Thursday, November 16, 2017

Assessments of twins’ general homophobia targeting gay men

Genetic Variance in Homophobia: Evidence from Self-and Peer Reports. Alexandra Zapko-Willmes and Christian Kandler. Behavior Genetics, accepted,  https://www.researchgate.net/publication/320963054_Genetic_Variance_in_Homophobia_Evidence_from_Self-and_Peer_Reports

Abstract: The present twin study combined self- and peer assessments of twins’ general homophobia targeting gay men in order to replicate previous behavior genetic findings across different rater perspectives and to disentangle self-rater-specific variance from common variance in self- and peer-reported homophobia (i.e., rater-consistent variance). We hypothesized rater-consistent variance in homophobia to be attributable to genetic and nonshared environmental effects, and self-rater-specific variance to be partially accounted for by genetic influences.
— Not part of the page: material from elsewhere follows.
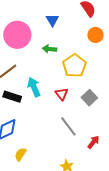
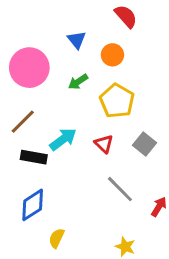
orange circle: (95, 35) -> (112, 55), moved
green arrow: (49, 49) -> (78, 82), turned -32
cyan arrow: (34, 87) -> (63, 139), turned 84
A sample of 869 twins and 1329 peer raters completed a seven item scale containing cognitive, affective, and discriminatory homophobic tendencies. After correction for age and sex differences, we found most of the genetic contributions (62%) and significant nonshared environmental contributions (16%) to individual differences in self-reports on homophobia to be also reflected in peer-reported homophobia. A significant genetic component, however, was self-report-specific (38%), suggesting that self-assessments alone produce inflated heritability estimates to some degree. Different explanations are discussed.